#### SOURCE INFORMATION
---
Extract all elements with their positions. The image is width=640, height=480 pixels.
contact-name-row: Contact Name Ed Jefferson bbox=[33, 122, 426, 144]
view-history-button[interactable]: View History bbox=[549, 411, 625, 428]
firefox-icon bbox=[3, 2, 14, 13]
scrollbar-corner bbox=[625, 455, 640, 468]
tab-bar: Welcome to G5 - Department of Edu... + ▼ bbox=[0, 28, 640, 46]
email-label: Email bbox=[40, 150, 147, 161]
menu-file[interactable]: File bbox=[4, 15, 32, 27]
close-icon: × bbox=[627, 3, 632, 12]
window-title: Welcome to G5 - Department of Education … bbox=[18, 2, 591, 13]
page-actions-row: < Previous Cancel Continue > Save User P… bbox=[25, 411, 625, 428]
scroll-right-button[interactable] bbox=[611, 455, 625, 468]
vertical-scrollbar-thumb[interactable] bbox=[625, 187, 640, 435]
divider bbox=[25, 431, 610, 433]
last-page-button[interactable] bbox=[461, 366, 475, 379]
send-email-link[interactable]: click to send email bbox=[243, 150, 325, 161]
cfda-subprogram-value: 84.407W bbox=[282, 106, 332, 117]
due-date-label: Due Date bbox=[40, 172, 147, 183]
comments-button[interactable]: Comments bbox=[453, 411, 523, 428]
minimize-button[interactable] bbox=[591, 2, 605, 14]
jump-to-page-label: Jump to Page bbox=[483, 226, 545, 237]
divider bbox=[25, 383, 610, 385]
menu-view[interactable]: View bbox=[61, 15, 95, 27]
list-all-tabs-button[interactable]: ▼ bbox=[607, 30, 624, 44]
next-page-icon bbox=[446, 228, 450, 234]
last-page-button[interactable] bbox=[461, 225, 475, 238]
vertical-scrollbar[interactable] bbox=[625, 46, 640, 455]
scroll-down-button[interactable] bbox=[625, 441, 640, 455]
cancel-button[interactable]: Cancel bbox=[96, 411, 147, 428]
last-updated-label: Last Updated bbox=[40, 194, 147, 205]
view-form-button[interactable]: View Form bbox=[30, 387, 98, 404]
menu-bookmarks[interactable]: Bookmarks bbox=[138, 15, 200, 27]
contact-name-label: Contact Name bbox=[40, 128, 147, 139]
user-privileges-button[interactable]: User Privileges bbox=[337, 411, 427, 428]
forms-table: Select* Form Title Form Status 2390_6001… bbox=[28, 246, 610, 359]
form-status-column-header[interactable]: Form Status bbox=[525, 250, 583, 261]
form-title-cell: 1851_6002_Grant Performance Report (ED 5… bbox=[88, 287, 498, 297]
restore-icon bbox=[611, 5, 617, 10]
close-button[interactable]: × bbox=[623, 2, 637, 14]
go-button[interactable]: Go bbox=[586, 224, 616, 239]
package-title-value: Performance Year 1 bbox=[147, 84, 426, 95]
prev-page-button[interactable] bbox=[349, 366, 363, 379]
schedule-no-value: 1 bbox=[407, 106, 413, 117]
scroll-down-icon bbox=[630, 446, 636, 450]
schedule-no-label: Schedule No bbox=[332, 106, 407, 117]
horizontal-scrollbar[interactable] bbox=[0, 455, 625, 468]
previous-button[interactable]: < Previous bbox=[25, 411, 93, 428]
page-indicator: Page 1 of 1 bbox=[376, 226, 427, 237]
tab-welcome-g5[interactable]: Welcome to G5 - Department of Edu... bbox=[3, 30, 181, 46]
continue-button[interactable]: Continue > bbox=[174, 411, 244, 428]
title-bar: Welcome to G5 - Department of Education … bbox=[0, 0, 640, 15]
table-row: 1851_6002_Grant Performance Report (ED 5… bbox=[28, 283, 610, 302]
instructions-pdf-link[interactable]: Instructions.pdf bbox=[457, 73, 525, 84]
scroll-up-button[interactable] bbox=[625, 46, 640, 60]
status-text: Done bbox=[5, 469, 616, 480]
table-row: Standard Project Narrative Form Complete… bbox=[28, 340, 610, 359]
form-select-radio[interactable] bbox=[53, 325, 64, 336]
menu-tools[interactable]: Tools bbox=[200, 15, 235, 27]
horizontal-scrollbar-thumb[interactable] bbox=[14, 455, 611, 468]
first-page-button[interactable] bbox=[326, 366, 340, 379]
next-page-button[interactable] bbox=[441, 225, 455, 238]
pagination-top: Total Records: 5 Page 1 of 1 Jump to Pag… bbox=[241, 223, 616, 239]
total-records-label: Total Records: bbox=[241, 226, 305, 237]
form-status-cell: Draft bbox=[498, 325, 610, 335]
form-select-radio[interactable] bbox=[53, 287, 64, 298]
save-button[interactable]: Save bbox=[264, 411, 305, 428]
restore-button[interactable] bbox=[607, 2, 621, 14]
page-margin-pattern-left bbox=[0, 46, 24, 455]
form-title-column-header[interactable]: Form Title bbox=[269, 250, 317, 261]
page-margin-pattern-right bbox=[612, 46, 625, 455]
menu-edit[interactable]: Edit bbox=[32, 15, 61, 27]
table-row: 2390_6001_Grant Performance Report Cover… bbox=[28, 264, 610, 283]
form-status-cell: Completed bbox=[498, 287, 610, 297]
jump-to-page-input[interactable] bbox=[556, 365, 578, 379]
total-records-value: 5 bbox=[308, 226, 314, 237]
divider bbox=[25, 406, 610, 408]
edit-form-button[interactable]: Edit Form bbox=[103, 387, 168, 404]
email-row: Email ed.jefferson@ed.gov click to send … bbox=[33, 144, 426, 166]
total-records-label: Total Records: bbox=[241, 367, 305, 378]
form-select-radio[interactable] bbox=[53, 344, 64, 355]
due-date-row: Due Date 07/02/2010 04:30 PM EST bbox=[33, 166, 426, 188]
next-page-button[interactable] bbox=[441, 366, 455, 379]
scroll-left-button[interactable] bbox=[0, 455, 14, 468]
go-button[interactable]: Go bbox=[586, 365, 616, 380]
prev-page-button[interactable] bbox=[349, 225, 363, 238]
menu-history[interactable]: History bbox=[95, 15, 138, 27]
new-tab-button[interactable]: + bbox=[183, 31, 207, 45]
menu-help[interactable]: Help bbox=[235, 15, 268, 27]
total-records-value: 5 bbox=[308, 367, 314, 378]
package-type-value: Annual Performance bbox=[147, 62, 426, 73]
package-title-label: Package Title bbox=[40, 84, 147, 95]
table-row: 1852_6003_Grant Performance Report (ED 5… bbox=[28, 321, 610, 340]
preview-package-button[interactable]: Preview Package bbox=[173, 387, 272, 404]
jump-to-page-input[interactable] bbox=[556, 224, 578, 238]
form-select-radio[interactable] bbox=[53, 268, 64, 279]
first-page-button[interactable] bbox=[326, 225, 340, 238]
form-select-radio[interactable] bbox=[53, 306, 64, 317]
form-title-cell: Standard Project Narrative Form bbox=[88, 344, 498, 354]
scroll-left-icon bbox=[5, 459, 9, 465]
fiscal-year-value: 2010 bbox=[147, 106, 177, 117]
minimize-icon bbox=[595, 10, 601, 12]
---
#### WORK TASK
Please transcribe the data shown above in full, exactly as it stands.

#### RESULT
Extract all elements with their positions. The image is width=640, height=480 pixels.
contact-name-row: Contact Name Ed Jefferson bbox=[33, 122, 426, 144]
view-history-button[interactable]: View History bbox=[549, 411, 625, 428]
firefox-icon bbox=[3, 2, 14, 13]
scrollbar-corner bbox=[625, 455, 640, 468]
tab-bar: Welcome to G5 - Department of Edu... + ▼ bbox=[0, 28, 640, 46]
email-label: Email bbox=[40, 150, 147, 161]
menu-file[interactable]: File bbox=[4, 15, 32, 27]
close-icon: × bbox=[627, 3, 632, 12]
window-title: Welcome to G5 - Department of Education … bbox=[18, 2, 591, 13]
page-actions-row: < Previous Cancel Continue > Save User P… bbox=[25, 411, 625, 428]
scroll-right-button[interactable] bbox=[611, 455, 625, 468]
vertical-scrollbar-thumb[interactable] bbox=[625, 187, 640, 435]
divider bbox=[25, 431, 610, 433]
last-page-button[interactable] bbox=[461, 366, 475, 379]
send-email-link[interactable]: click to send email bbox=[243, 150, 325, 161]
cfda-subprogram-value: 84.407W bbox=[282, 106, 332, 117]
due-date-label: Due Date bbox=[40, 172, 147, 183]
comments-button[interactable]: Comments bbox=[453, 411, 523, 428]
minimize-button[interactable] bbox=[591, 2, 605, 14]
jump-to-page-label: Jump to Page bbox=[483, 226, 545, 237]
divider bbox=[25, 383, 610, 385]
menu-view[interactable]: View bbox=[61, 15, 95, 27]
list-all-tabs-button[interactable]: ▼ bbox=[607, 30, 624, 44]
next-page-icon bbox=[446, 228, 450, 234]
last-page-button[interactable] bbox=[461, 225, 475, 238]
vertical-scrollbar[interactable] bbox=[625, 46, 640, 455]
scroll-down-button[interactable] bbox=[625, 441, 640, 455]
cancel-button[interactable]: Cancel bbox=[96, 411, 147, 428]
last-updated-label: Last Updated bbox=[40, 194, 147, 205]
view-form-button[interactable]: View Form bbox=[30, 387, 98, 404]
menu-bookmarks[interactable]: Bookmarks bbox=[138, 15, 200, 27]
contact-name-label: Contact Name bbox=[40, 128, 147, 139]
user-privileges-button[interactable]: User Privileges bbox=[337, 411, 427, 428]
forms-table: Select* Form Title Form Status 2390_6001… bbox=[28, 246, 610, 359]
form-status-column-header[interactable]: Form Status bbox=[525, 250, 583, 261]
form-title-cell: 1851_6002_Grant Performance Report (ED 5… bbox=[88, 287, 498, 297]
restore-icon bbox=[611, 5, 617, 10]
close-button[interactable]: × bbox=[623, 2, 637, 14]
go-button[interactable]: Go bbox=[586, 224, 616, 239]
package-title-value: Performance Year 1 bbox=[147, 84, 426, 95]
prev-page-button[interactable] bbox=[349, 366, 363, 379]
schedule-no-value: 1 bbox=[407, 106, 413, 117]
scroll-down-icon bbox=[630, 446, 636, 450]
schedule-no-label: Schedule No bbox=[332, 106, 407, 117]
horizontal-scrollbar[interactable] bbox=[0, 455, 625, 468]
previous-button[interactable]: < Previous bbox=[25, 411, 93, 428]
page-indicator: Page 1 of 1 bbox=[376, 226, 427, 237]
tab-welcome-g5[interactable]: Welcome to G5 - Department of Edu... bbox=[3, 30, 181, 46]
continue-button[interactable]: Continue > bbox=[174, 411, 244, 428]
title-bar: Welcome to G5 - Department of Education … bbox=[0, 0, 640, 15]
table-row: 1851_6002_Grant Performance Report (ED 5… bbox=[28, 283, 610, 302]
instructions-pdf-link[interactable]: Instructions.pdf bbox=[457, 73, 525, 84]
scroll-up-button[interactable] bbox=[625, 46, 640, 60]
status-text: Done bbox=[5, 469, 616, 480]
table-row: Standard Project Narrative Form Complete… bbox=[28, 340, 610, 359]
form-select-radio[interactable] bbox=[53, 325, 64, 336]
menu-tools[interactable]: Tools bbox=[200, 15, 235, 27]
horizontal-scrollbar-thumb[interactable] bbox=[14, 455, 611, 468]
first-page-button[interactable] bbox=[326, 366, 340, 379]
next-page-button[interactable] bbox=[441, 225, 455, 238]
pagination-top: Total Records: 5 Page 1 of 1 Jump to Pag… bbox=[241, 223, 616, 239]
total-records-label: Total Records: bbox=[241, 226, 305, 237]
form-status-cell: Draft bbox=[498, 325, 610, 335]
form-select-radio[interactable] bbox=[53, 287, 64, 298]
save-button[interactable]: Save bbox=[264, 411, 305, 428]
restore-button[interactable] bbox=[607, 2, 621, 14]
page-margin-pattern-left bbox=[0, 46, 24, 455]
form-title-column-header[interactable]: Form Title bbox=[269, 250, 317, 261]
page-margin-pattern-right bbox=[612, 46, 625, 455]
menu-edit[interactable]: Edit bbox=[32, 15, 61, 27]
table-row: 2390_6001_Grant Performance Report Cover… bbox=[28, 264, 610, 283]
form-status-cell: Completed bbox=[498, 287, 610, 297]
jump-to-page-input[interactable] bbox=[556, 365, 578, 379]
total-records-value: 5 bbox=[308, 226, 314, 237]
divider bbox=[25, 406, 610, 408]
edit-form-button[interactable]: Edit Form bbox=[103, 387, 168, 404]
email-row: Email ed.jefferson@ed.gov click to send … bbox=[33, 144, 426, 166]
total-records-label: Total Records: bbox=[241, 367, 305, 378]
form-select-radio[interactable] bbox=[53, 344, 64, 355]
due-date-row: Due Date 07/02/2010 04:30 PM EST bbox=[33, 166, 426, 188]
next-page-button[interactable] bbox=[441, 366, 455, 379]
scroll-left-button[interactable] bbox=[0, 455, 14, 468]
go-button[interactable]: Go bbox=[586, 365, 616, 380]
prev-page-button[interactable] bbox=[349, 225, 363, 238]
menu-history[interactable]: History bbox=[95, 15, 138, 27]
new-tab-button[interactable]: + bbox=[183, 31, 207, 45]
menu-help[interactable]: Help bbox=[235, 15, 268, 27]
total-records-value: 5 bbox=[308, 367, 314, 378]
package-type-value: Annual Performance bbox=[147, 62, 426, 73]
package-title-label: Package Title bbox=[40, 84, 147, 95]
table-row: 1852_6003_Grant Performance Report (ED 5… bbox=[28, 321, 610, 340]
preview-package-button[interactable]: Preview Package bbox=[173, 387, 272, 404]
jump-to-page-input[interactable] bbox=[556, 224, 578, 238]
form-select-radio[interactable] bbox=[53, 268, 64, 279]
first-page-button[interactable] bbox=[326, 225, 340, 238]
form-select-radio[interactable] bbox=[53, 306, 64, 317]
form-title-cell: Standard Project Narrative Form bbox=[88, 344, 498, 354]
scroll-left-icon bbox=[5, 459, 9, 465]
fiscal-year-value: 2010 bbox=[147, 106, 177, 117]
minimize-icon bbox=[595, 10, 601, 12]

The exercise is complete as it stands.